In 2018, the Disclosure of Representation in Trading Services form was made necessary for real estate professionals as part of the Real Estate Services Act’s Real Estate Rules.
Consumers must be informed about whether or not a real estate agent will represent them as a client and what obligations they have to clients and non-clients. When a customer becomes a real estate agent’s client, the agent is obligated to act in their best interests. On the other hand, customers may deal with real estate agents without becoming clients and they will get restricted services and must be aware of the dangers of being non-clients (also known as unrepresented parties).
In British Columbia, licensed real estate professionals must provide customers with information about the services they anticipate, the risks of going it alone in a real estate transaction, and commissions. Real estate professionals assist and ensure that customers have the information to make wise choices in a real estate transaction by providing these disclosures. It’s just one of the ways that real estate agents in British Columbia maintain professional standards by adhering to laws and regulations meant to safeguard customers.
The central concept behind Disclosure of Representation in Trading Services (DORTS) is to notify a realtor’s clients about their rights in the relationship and the obligations and responsibilities the realtor owes them.
Conflicts of interest should be avoided at all costs; any scenario that interferes with their obligation to act in your best interests should be avoided. In addition, they must fully disclose any information they have that might influence your choices.
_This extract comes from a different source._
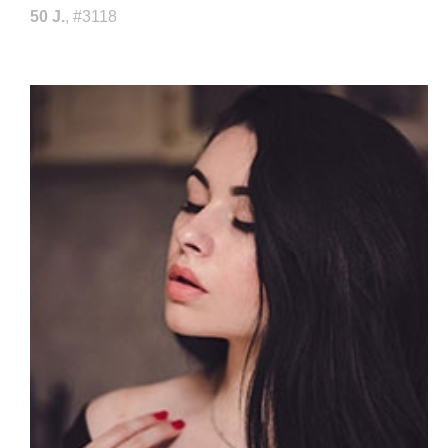
50 J.
, #3118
They are obligated to keep your information confidential until you permit them to do so.
As a client, you have many options in BC. Licensed Realtors work via “brokerages” to deliver their services. When you become a real estate agent client, the agreement you sign is with their brokerage. All of the firm’s Realtors represent you as a brokerage agency. Accordingly, all are subject to the same legal obligations as those listed above.
Only your selected realtor acts as your designated agent. Without your agreement, they may not disclose your private information to other brokerage agents. Confirmation of Disclosure A Realtor must give you the DORTS form before providing any trading services. This statement is accurate not just for residential properties; it must also be provided to people working with a real estate professional to rent or lease property, as well as those involved in commercial real estate transactions.
After reading the DORTS document, sign the form to acknowledge that you have received this consumer protection information. Your agent must sign and submit the disclosure form to their brokerage. In the case you decide that you don’t need a realtor after reading the DORTS paper, they may provide you with the Disclosure of Risks to Unrepresented Parties form.